### YOUR GOAL
Among the entries that follow, find every line with the word "Modello" and copy it.

### SOURCE INFORMATION

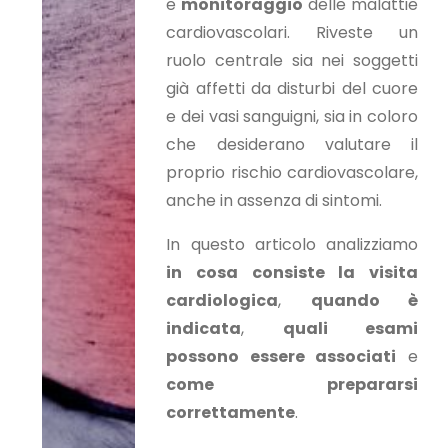
e
monitoraggio
delle malattie
cardiovascolari. Riveste un
ruolo centrale sia nei soggetti
già affetti da disturbi del cuore
e dei vasi sanguigni, sia in coloro
che desiderano valutare il
proprio rischio cardiovascolare,
anche in assenza di sintomi.
In questo articolo analizziamo
in cosa consiste la visita
cardiologica
,
quando è
indicata
,
quali esami
possono essere associati
e
come prepararsi
correttamente
.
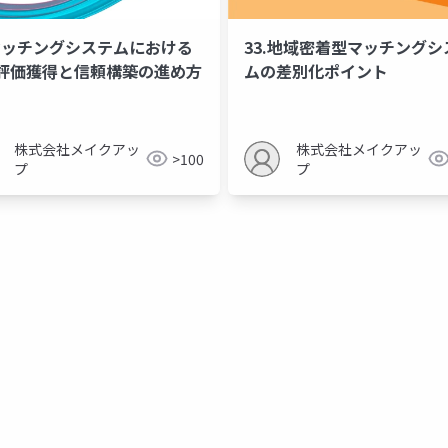
.マッチングシステムにおける
33.地域密着型マッチングシ
評価獲得と信頼構築の進め方
ムの差別化ポイント
株式会社メイクアッ
株式会社メイクアッ
>100
プ
プ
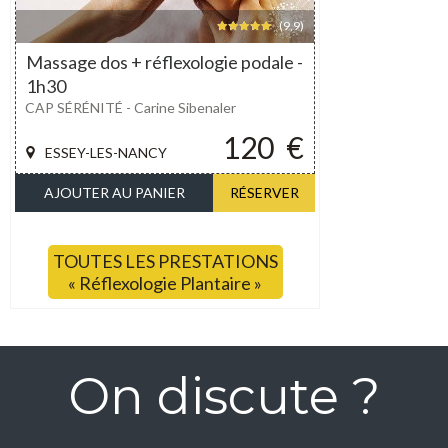
(9,9)
Massage dos + réflexologie podale -
1h30
CAP SÉRÉNITÉ - Carine Sibenaler
120
€
ESSEY-LES-NANCY
AJOUTER AU PANIER
RÉSERVER
TOUTES LES PRESTATIONS
« Réflexologie Plantaire »
On discute ?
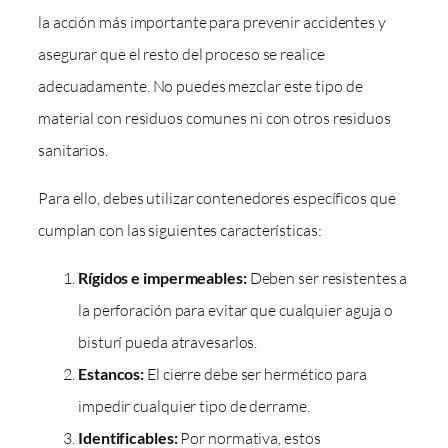
la acción más importante para prevenir accidentes y
asegurar que el resto del proceso se realice
adecuadamente. No puedes mezclar este tipo de
material con residuos comunes ni con otros residuos
sanitarios.
Para ello, debes utilizar contenedores específicos que
cumplan con las siguientes características:
Rígidos e impermeables:
Deben ser resistentes a
la perforación para evitar que cualquier aguja o
bisturí pueda atravesarlos.
Estancos:
El cierre debe ser hermético para
impedir cualquier tipo de derrame.
Identificables:
Por normativa, estos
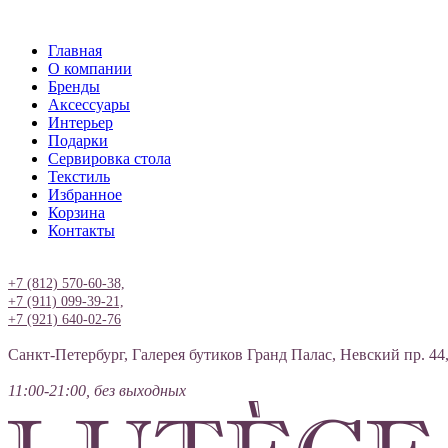
Главная
О компании
Бренды
Аксессуары
Интерьер
Подарки
Сервировка стола
Текстиль
Избранное
Корзина
Контакты
Вход
+7 (812) 570-60-38,
+7 (911) 099-39-21,
+7 (921) 640-02-76
Санкт-Петербург, Галерея бутиков Гранд Палас, Невский пр. 44
11:00-21:00, без выходных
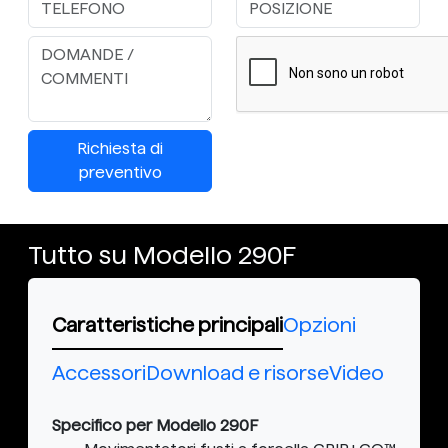
Richiesta di
preventivo
Tutto su Modello 290F
Caratteristiche principali
Opzioni
Accessori
Download e risorse
Video
Specifico per Modello 290F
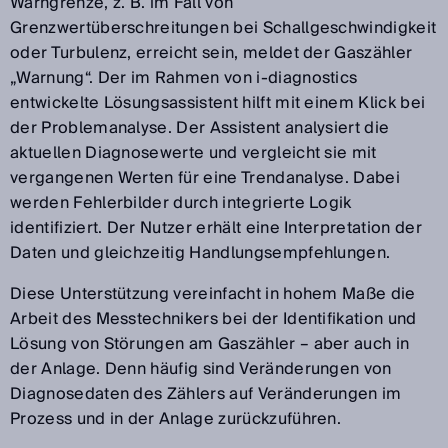
Warngrenze, z. B. im Fall von
Grenzwertüberschreitungen bei Schallgeschwindigkeit
oder Turbulenz, erreicht sein, meldet der Gaszähler
„Warnung“. Der im Rahmen von i-diagnostics
entwickelte Lösungsassistent hilft mit einem Klick bei
der Problemanalyse. Der Assistent analysiert die
aktuellen Diagnosewerte und vergleicht sie mit
vergangenen Werten für eine Trendanalyse. Dabei
werden Fehlerbilder durch integrierte Logik
identifiziert. Der Nutzer erhält eine Interpretation der
Daten und gleichzeitig Handlungsempfehlungen.
Diese Unterstützung vereinfacht in hohem Maße die
Arbeit des Messtechnikers bei der Identifikation und
Lösung von Störungen am Gaszähler – aber auch in
der Anlage. Denn häufig sind Veränderungen von
Diagnosedaten des Zählers auf Veränderungen im
Prozess und in der Anlage zurückzuführen.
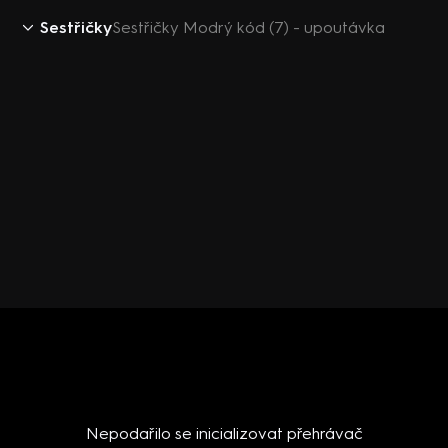
Sestřičky
Sestřičky Modrý kód (7) - upoutávka
Nepodařilo se inicializovat přehrávač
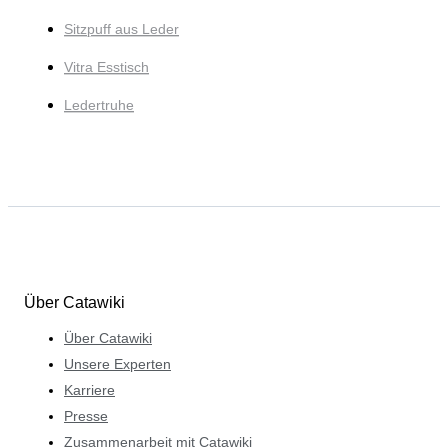
Sitzpuff aus Leder
Vitra Esstisch
Ledertruhe
Über Catawiki
Über Catawiki
Unsere Experten
Karriere
Presse
Zusammenarbeit mit Catawiki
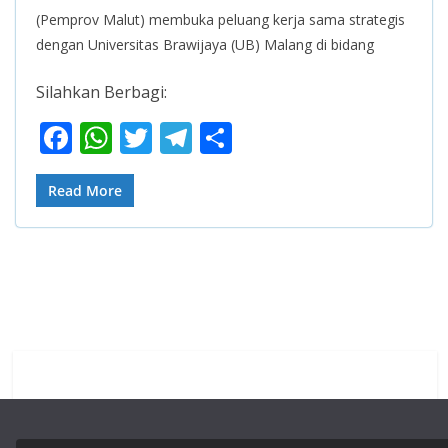
(Pemprov Malut) membuka peluang kerja sama strategis
dengan Universitas Brawijaya (UB) Malang di bidang
Silahkan Berbagi:
F
W
T
T
S
ac
h
w
el
h
e
at
itt
e
ar
Read More
b
s
er
gr
e
o
A
a
o
p
m
k
p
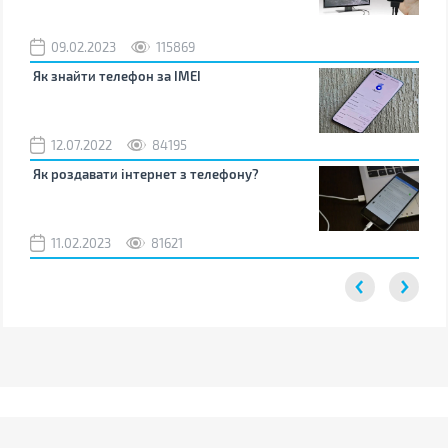
09.02.2023
115869
0
Як знайти телефон за IMEI
Чом
12.07.2022
84195
0
Як роздавати інтернет з телефону?
Як 
від
11.02.2023
81621
2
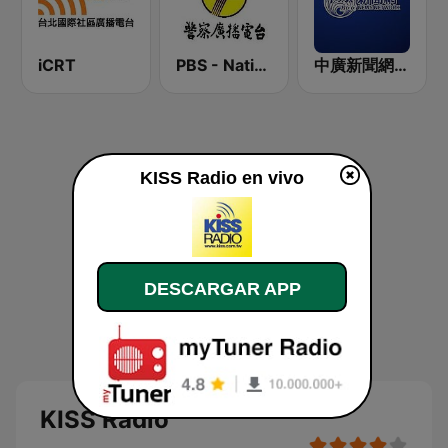
iCRT
PBS - National Transportation
中廣新聞網 BCC News Radio
KISS Radio en vivo
DESCARGAR APP
KISS Radio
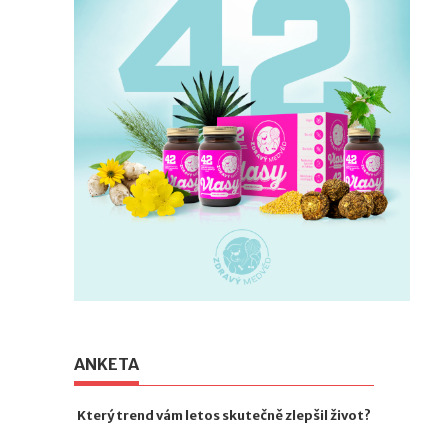
ANKETA
Který trend vám letos skutečně zlepšil život?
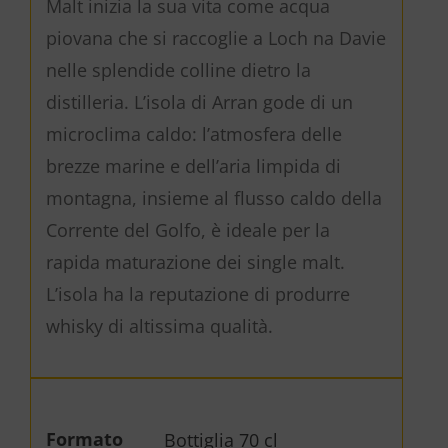
Malt inizia la sua vita come acqua
piovana che si raccoglie a Loch na Davie
nelle splendide colline dietro la
distilleria. L’isola di Arran gode di un
microclima caldo: l’atmosfera delle
brezze marine e dell’aria limpida di
montagna, insieme al flusso caldo della
Corrente del Golfo, è ideale per la
rapida maturazione dei single malt.
L’isola ha la reputazione di produrre
whisky di altissima qualità.
Formato
Bottiglia 70 cl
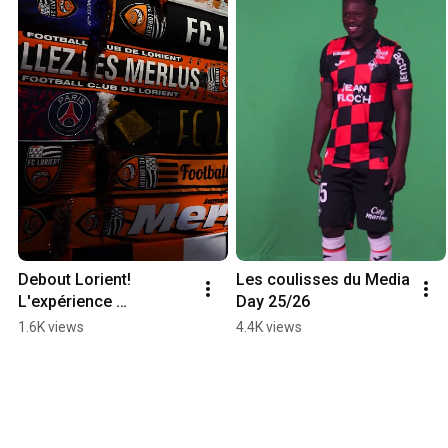
Debout Lorient! 
Les coulisses du Media 
L'expérience 
Day 25/26
immersive du FC 
1.6K views
4.4K views
Lorient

### PROBLEM SOLUTION
Tutto su Modello 290F
Specifico per Modello 290F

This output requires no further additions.